Ebenfalls lange vor dem Advent 2016 leitete das Verteidigungsdepartement eine Disziplinaruntersuchung gegen Stettbacher ein. Mit diesem Mittel kann die Verwaltung Pflichtverletzungen ihrer Mitarbeiter feststellen und ahnden. Am 9. Dezember präsentierte der damalige Armeechef André Blattmann Verteidigungsminister Guy Parmelin das Ergebnis: ein Dossier zu Stettbacher, das unter anderem eine mehrseitige Liste mit Spesenpositionen und Ausgaben des Oberfeldarztes enthielt.

500 Franken pro Teilnehmer

Zu den auffälligsten Positionen auf dieser Liste zählt ein Weihnachtsfest, das Stettbacher für seine Mitarbeiter ausrichtete. Die Kosten für den Anlass beliefen sich auf rund 15'000 Franken. Anwesend waren etwa 30 Personen. Pro Teilnehmer schlug das Weihnachtsfest also mit circa 500 Franken zu Buche. Eine hohe Summe – auch im Vergleich mit anderen Abteilungen der Bundesverwaltung. Wie eine Umfrage bei verschiedenen Ämtern ergab, liegen die Kosten pro Kopf für Weihnachtsessen in der Regel zwischen 70 und 100 Franken. Unklar ist allerdings, ob die VBS-Spesenbestimmungen so üppige Anlässe überhaupt verbieten und inwiefern Stett­bacher sich hier oder mit anderen ­Abrechnungen über interne Richtlinien oder Ermahnungen zu grösserer Aus­gabendisziplin hinwegsetzte.

Parmelins Zweifel am Entscheid

Für Armeechef Blattmann aber be- legte das Dossier der Disziplinarunter­suchung, dass bei Stettbacher strafbare Handlungen in Betracht kommen. Blattmann stützte sich dabei auf die Einschätzung seines Rechtsdienstes. Dessen Chef ist SVP-Politiker im Kanton Bern und Vorsitzender einer Mitarbeiterorganisation des Bundes. Wie alle anderen Beteiligten wollte auch er sich auf Anfrage nicht zum Fall Stettbacher äussern.

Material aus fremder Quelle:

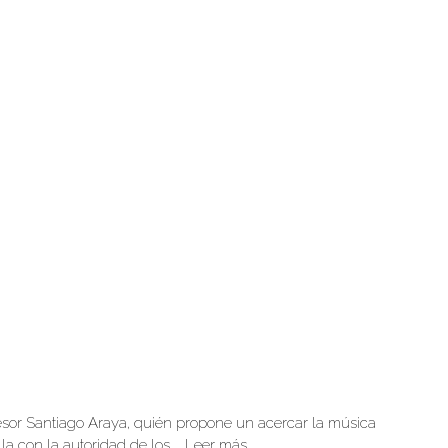
fesor Santiago Araya, quién propone un acercar la música
lla con la autoridad de los …
Leer más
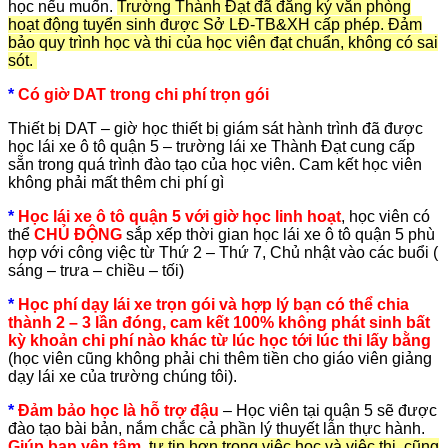
học nếu muốn.
Trường Thành Đạt đã đ
ăng ký văn phòng
hoạt động tuyển sinh được Sở LĐ-TB&XH cấp phép. Đảm
bảo quy trình học và thi của học viên đạt chuẩn, không có sai
sót.
*
Có giờ DAT trong chi phí trọn gói
Thiết bị DAT – giờ học thiết bị giám sát hành trình đã được
học lái xe ô tô quận 5 – trường lái xe Thành Đạt cung cấp
sẵn trong quá trình đào tạo của học viên. Cam kết học viên
không phải mất thêm chi phí gì
*
Học lái xe ô tô quận 5 với giờ học linh hoạt
, học viên có
thể
CHỦ ĐỘNG
sắp xếp thời gian học lái xe ô tô quận 5 phù
hợp với công việc từ Thứ 2 – Thứ 7, Chủ nhật vào các buổi (
sáng – trưa – chiều – tối)
*
Học phí dạy lái xe trọn gói và hợp lý bạn có thể chia
thành 2 – 3 lần đóng, cam kết 100% không phát sinh bất
kỳ khoản chi phí nào khác từ lúc học tới lúc thi lấy bằng
(học viên cũng không phải chi thêm tiền cho giáo viên giảng
dạy lái xe của trường chúng tôi).
*
Đảm bảo học là hỗ trợ đậu
– Học viên tại quận 5 sẽ được
đào tạo bài bản, nắm chắc cả phần lý thuyết lẫn thực hành.
Giúp bạn yên tâm,
tự tin hơn trong việc học và việc thi, cũng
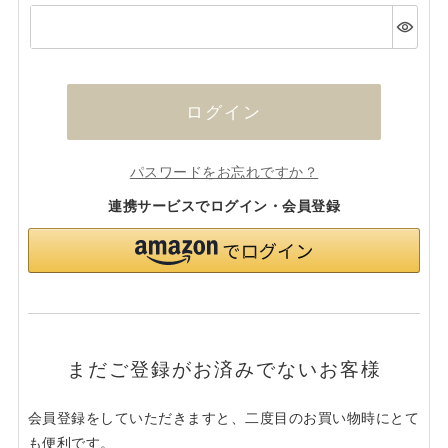
(必
須)
ログイン
パスワードをお忘れですか？
連携サービスでログイン・会員登録
まだご登録がお済みでないお客様
会員登録をしていただきますと、二度目のお買い物時にとて
も便利です。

An der Besprechung vom 9. Dezember schloss sich Bundesrat Guy Parmelin der Einschätzung Blattmanns an. Damit setzte er einen Prozess in Gang, der in der Bundespersonalverordnung klar definiert ist: Liegt ein Verdacht auf strafbare Handlungen vor, so sind die Departemente verpflichtet, die Bundes­anwaltschaft einzuschalten. Im Anschluss an die Sitzung wurden Oberfeldarzt Andreas Stettbacher und seine Mitarbeiter informiert. Am frühen Abend orientierte das VBS die Öffentlichkeit. Seither herrscht Funkstille beim VBS.

Die Hinweise mehren sich aber, dass die Vorwürfe gegen Stettbacher auf wackligen Füssen stehen. So haben bisher ­weder Bundesanwaltschaft noch Militärjustiz ein Verfahren gegen Stettbacher ­eröffnet. Offensichtlich sehen die Strafverfolger den Verdacht auf strafbare Handlungen durch die Akte Stettbacher nicht erhärtet. Zudem ist aus dem Umfeld von Guy Parmelin zu hören, dass der ­Verteidigungsminister an seiner Entscheidung vom 9. Dezember zweifelt. Schliesslich häufen sich Fragen nach der VBS-Disziplinaruntersuchung gegen Stettbacher. Diese Verfahren müssen spätestens ein Jahr nach Bekanntwerden der Vorwürfe abgeschlossen sein. Andernfalls verjähren allfällige Verletzungen der Arbeitspflichten. Diese Bestimmung diene dem Schutz der Mitarbeiter, erklärt Verwaltungsrechtsprofessor Felix Uhlmann. «Vorwürfe sollen nicht ewig im Raum stehen bleiben.»